Наконец Роза сделала попытку подойти к Жаку, но не могла сдвинуться с места. Она расплакалась. Она плакала, как ребенок, прижимая к глазам кулаки, рыдания сотрясали ее хрупкое тело. Она упала в кресло. Трое молодых людей стояли молча, затем подошли к ней, стали гладить ей плечи, волосы, руки.
— Вот так она всё время плачет, — сказали они. — Уже несколько недель. И поэтому ей нужно каждый день ездить в театр, в варьете, в цирк, ей необходимо рассеяться! Иначе она совсем изведет себя.
Роза никак не могла успокоиться.
— Надеюсь, господа позволят мне поговорить с ней на ее родном языке? — сказал Жак.
Три юных кавалера поклонились. Разумеется.
Жак сжал маленькие руки Розы.
— Могу я чем-нибудь помочь тебе? — спросил он. — Может быть, тебе нужны деньги? Помни, что ты всю свою жизнь можешь рассчитывать на меня, Роза!
Он хочет взять на себя воспитание ее ребенка и сейчас же написать об этом Раулю. О, Жак обязан это сделать из уважения к памяти друга. Роза всё еще рыдала. Нет, ей не нужны деньги. Янко присылал ей всё время очень много. Кроме того, у нее есть покровитель, он фабрикант и очень богат. Он ждет ее сегодня в театре. Эти господа — его приятели, они должны отвезти ее в театр. Но она откажется и проведет вечер с Жаком, если у него есть время. Нет, Жак сегодня занят: он должен вечером написать доклад для правления. Но он просит Розу посвятить ему завтрашнее утро. Он едет на Суматру по поручению «Международной ассоциации». Завтра в десять часов он выезжает поездом в Марсель.
— А как идет твоя работа?
Роза училась прилежно, даже очень прилежно, и через две недели она выступит в первый раз. Ее покровитель против этого, но она непременно решила танцевать. Все говорят, что ее выступление будет сенсацией! А на следующую зиму она хочет выступить в Анатоле и заранее этому радуется.
Теперь Жак опять заговорил по-французски. Один из молодых людей вынул часы. Да, им пора ехать. На улице перед домом Роза сказала:
— Поцелуй меня, Жак, поцелуй меня! Ты стал таким серьезным!
Жак поцеловал ее.
— Итак, завтра в двенадцать часов, и мы будем говорить только о нем, только о нем!
И Роза снова заплакала, она и не пыталась сдержать слезы.
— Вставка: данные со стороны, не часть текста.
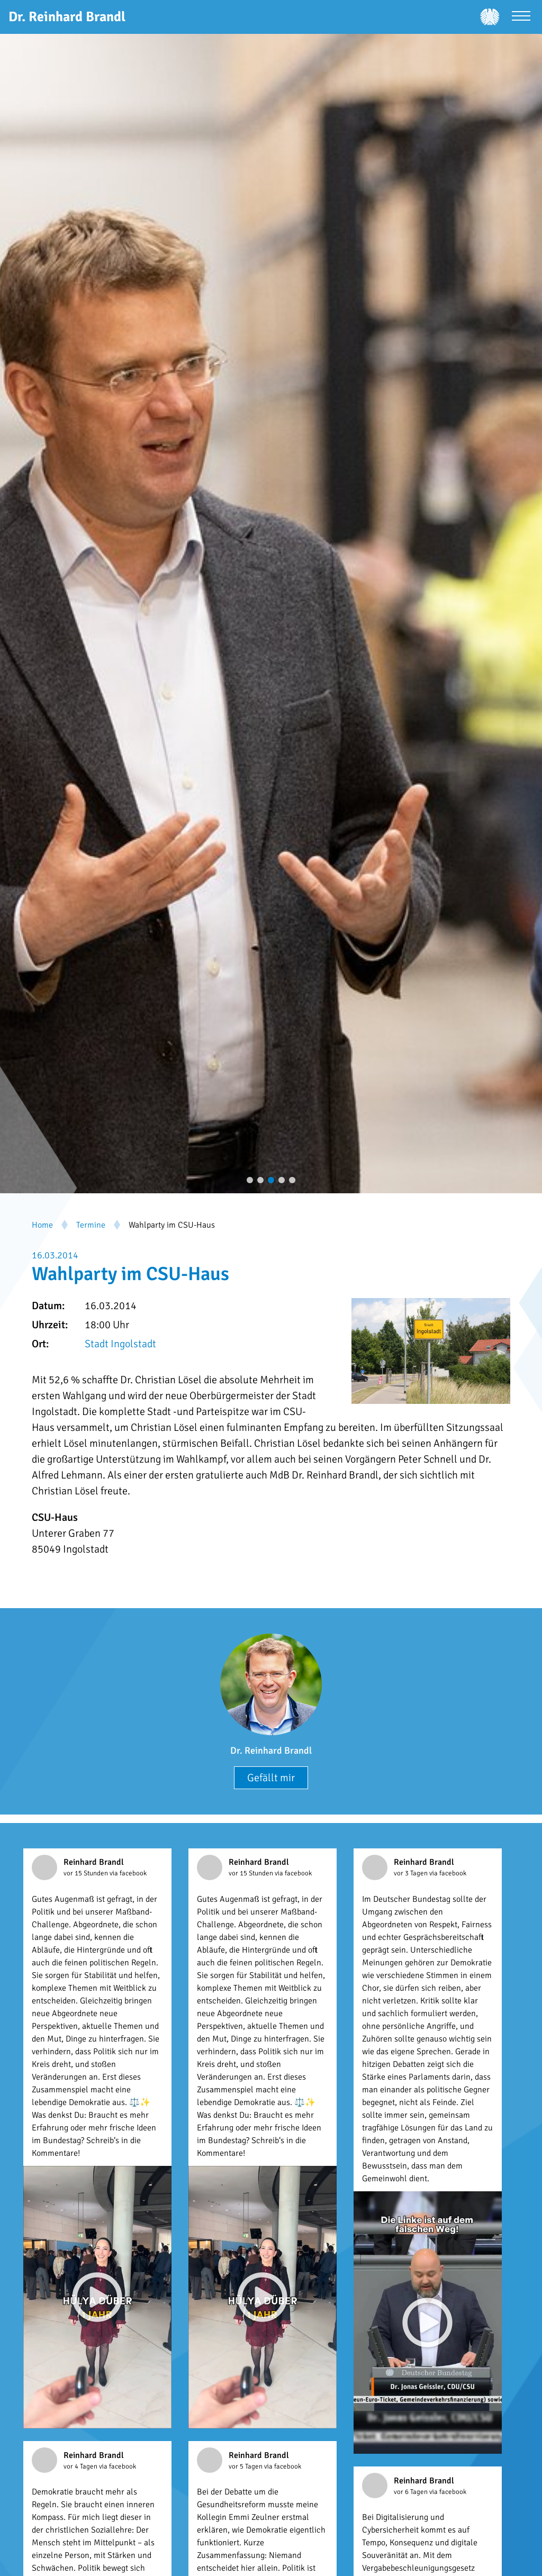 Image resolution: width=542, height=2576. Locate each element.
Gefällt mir (271, 1777)
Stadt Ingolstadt (120, 1343)
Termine (90, 1225)
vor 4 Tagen (81, 2466)
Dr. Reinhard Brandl (271, 1750)
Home (42, 1225)
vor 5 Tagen (246, 2466)
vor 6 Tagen (411, 2492)
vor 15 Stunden (87, 1873)
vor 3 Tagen (411, 1873)
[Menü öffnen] (521, 17) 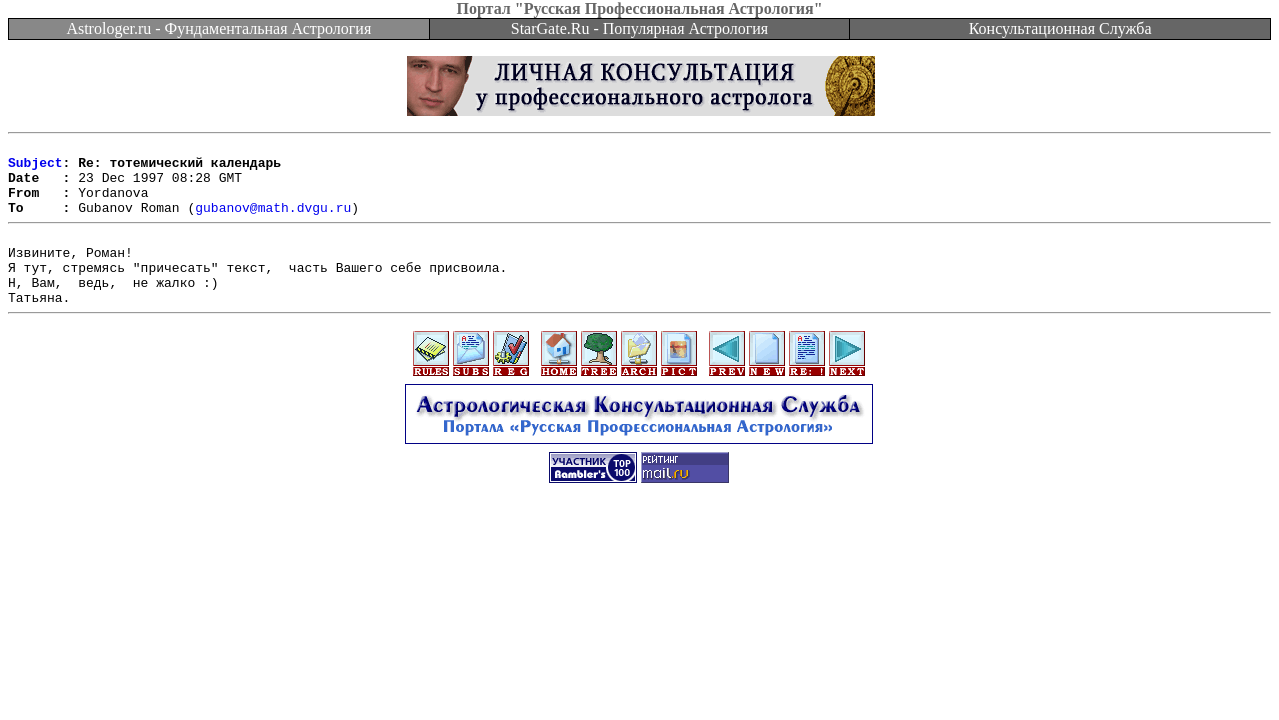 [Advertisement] (640, 572)
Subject (35, 168)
Трое молодых людей гладили ее шубку. Один открыл дверцу автомобиля, другой поддержал ее под руку, третий приподнял шляпу. Да, вот как вежливы эти французы! И в автомобиле Роза всё еще плакала. Но, когда машина уже тронулась, она вдруг резко постучала в стекло:
— Знаешь, Жак, кто здесь в Париже? Я совсем забыла сказать тебе. Ники Цукор! Если хочешь поговорить с ним, — ведь он тоже был на том балу, — так он каждую ночь до утра сидит в «Квин-баре» на Рю де ля Пэ! Ну, поцелуй меня еще раз, дорогой! Ах, ты единственный, кого он по-настоящему любил!
Она снова заплакала, и машина умчалась.
Ники в Париже! Жак непременно хотел поговорить с ним. Он поехал к себе в отель, написал свой доклад для «Международной ассоциации» и отправился на Рю де ля Пэ в «Квин-бар». И действительно, Ники был там. Он сидел на стуле, как наездник на скачущей лошади, жестикулировал и кричал. Волосы его торчали беспорядочной копной. Он был пьян. И общество за его столом (две сомнительного вида дамы и трое господ) было тоже достаточно навеселе. Целая батарея бутылок стояла на столе. Жак хлопнул Ники по плечу. Ники испугался и вздрогнул, лицо его вдруг побелело. Но затем он начал по своему обыкновению кричать:
— Ах, Жак, ты ли это? Вот так сюрприз! Здесь, в Париже? Боже мой, ты совсем американец! Самый настоящий модный янки!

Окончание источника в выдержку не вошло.